This study examines the post-industrial valorisation of Kaohsiung Port Warehouse No. 2 (KW2). Moving beyond the physical focus of adaptive reuse, it investigates how “selective connectivity” reconfigures relationships between material infrastructure, institutional authority and social memory. The study aims to demonstrate how market-oriented heritage governance can marginalise subaltern labour histories through institutional, spatial and mnemonic mechanisms.

Design/methodology/approach

Employing a qualitative research design, the study triangulates critical discourse analysis of planning documents, adaptive reuse reports, promotional materials and on-site interpretive texts with semi-structured interviews with institutional actors. By focusing on developer logic, it traces how a corporatised mediator configures heritage value. The absence of dockworkers' lived experiences is treated not as a data deficiency, but as an analytical indicator for examining structural marginalisation and uneven spatial production.

Findings

KW2's valorisation operates through selective connectivity via three interrelated mechanisms.

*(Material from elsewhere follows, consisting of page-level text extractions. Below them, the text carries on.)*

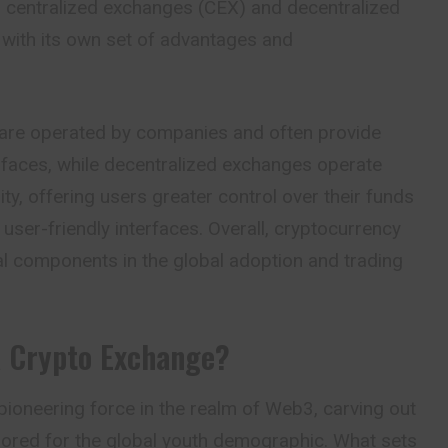
o centralized exchanges (CEX) and decentralized
with its own set of advantages and
are operated by companies and often provide
rfaces, while decentralized exchanges operate
ity, offering users greater control over their funds
s user-friendly interfaces. Overall, cryptocurrency
al components in the global adoption and trading
a
Crypto Exchange?
ioneering force in the realm of Web3, carving out
ailored for the global youth demographic. What sets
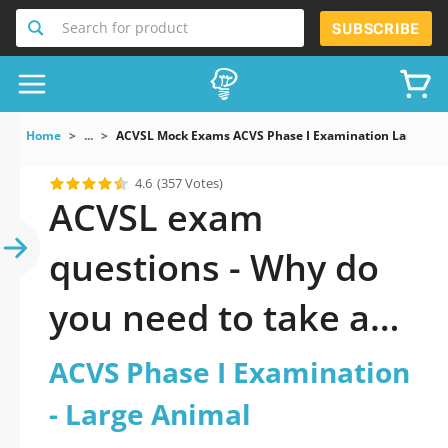
Search for product
SUBSCRIBE
Home
...
ACVSL Mock Exams ACVS Phase I Examination Large An
4.6
(357 Votes)
ACVSL exam
questions - Why do
you need to take a
official updated ACVS
ACVS Phase I Examination
Phase I Examination
- Large Animal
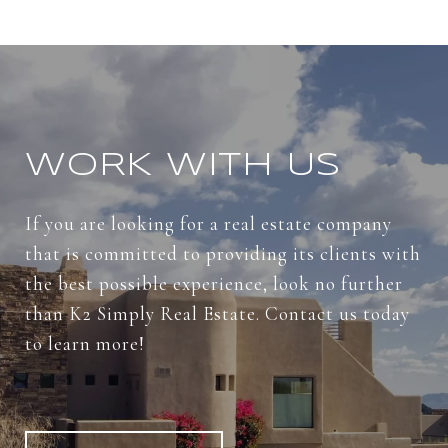
WORK WITH US
If you are looking for a real estate company
that is committed to providing its clients with
the best possible experience, look no further
than K2 Simply Real Estate. Contact us today
to learn more!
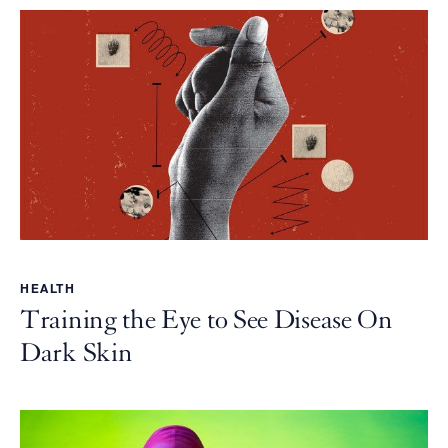
HEALTH
Training the Eye to See Disease On
Dark Skin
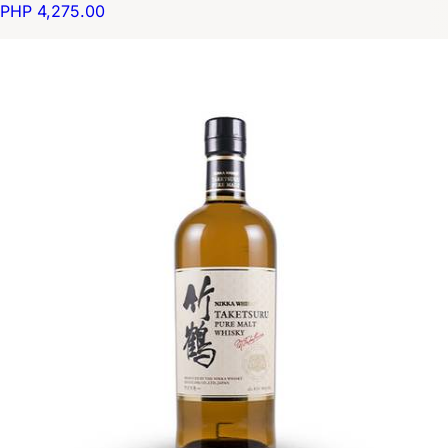
PHP 4,275.00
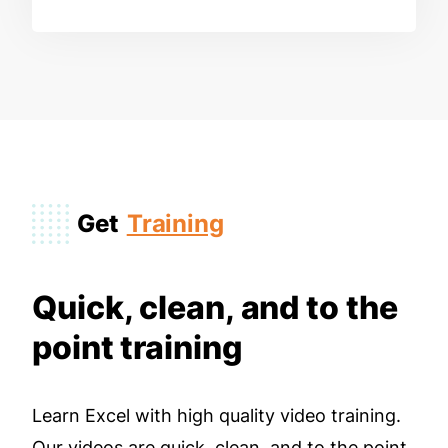
Get
Training
Quick, clean, and to the
point training
Learn Excel with high quality video training.
Our videos are quick, clean, and to the point,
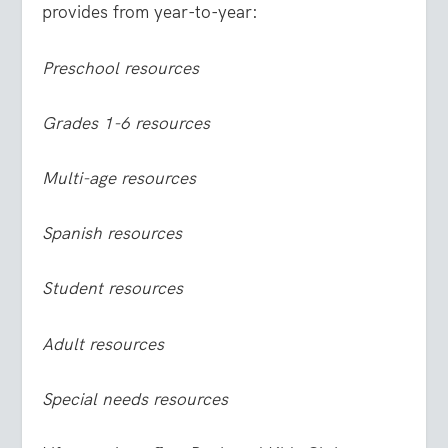
provides from year-to-year:
Preschool resources
Grades 1-6 resources
Multi-age resources
Spanish resources
Student resources
Adult resources
Special needs resources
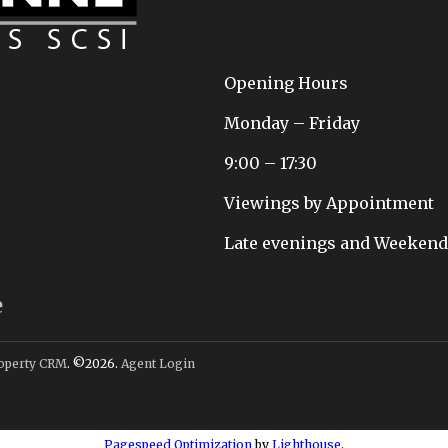
Opening Hours
Monday – Friday
9:00 – 17:30
Viewings by Appointment
Late evenings and Weekends 
e
operty CRM
. ©2026.
Agent Login
Pagespeed Optimization
by
Lighthouse
.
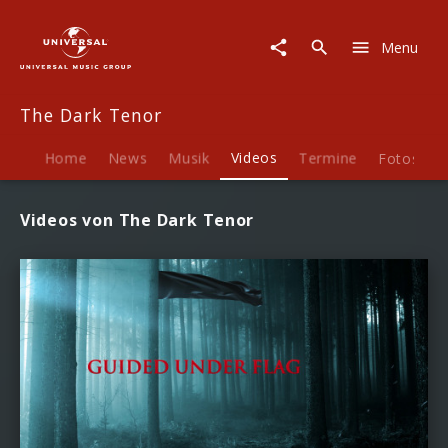
The
Dark
Menu
Tenor
|
Videos
The Dark Tenor
Home
News
Musik
Videos
Termine
Fotos
B
Videos von The Dark Tenor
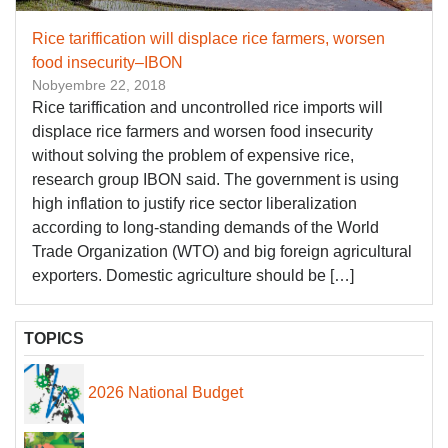
Rice tariffication will displace rice farmers, worsen
food insecurity–IBON
Nobyembre 22, 2018
Rice tariffication and uncontrolled rice imports will
displace rice farmers and worsen food insecurity
without solving the problem of expensive rice,
research group IBON said. The government is using
high inflation to justify rice sector liberalization
according to long-standing demands of the World
Trade Organization (WTO) and big foreign agricultural
exporters. Domestic agriculture should be […]
TOPICS
2026 National Budget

First, institutional filtering through delegated and corporatised governance prioritises market-driven branding. Second, spatial filtering preserves visually legible industrial aesthetics while obscuring the material and physical friction of manual dock labour. Third, narrative filtering replaces complex labour histories with a sanitised waterfront spectacle. This systemic selectivity produces soft displacement by retaining the physical shell of industrial heritage while rendering labour narratives increasingly invisible.

Originality/value

This paper introduces selective connectivity as a framework for challenging assumptions that adaptive reuse necessarily produces holistic heritage integration. It develops an analytical approach that treats the absence of labour histories as a structural indicator of power within heritage ecosystems. By connecting discursive critique with corporatised spatial governance, it offers practical strategies – such as interpretive friction – for cultivating more resilient and multi-vocal heritage ecosystems.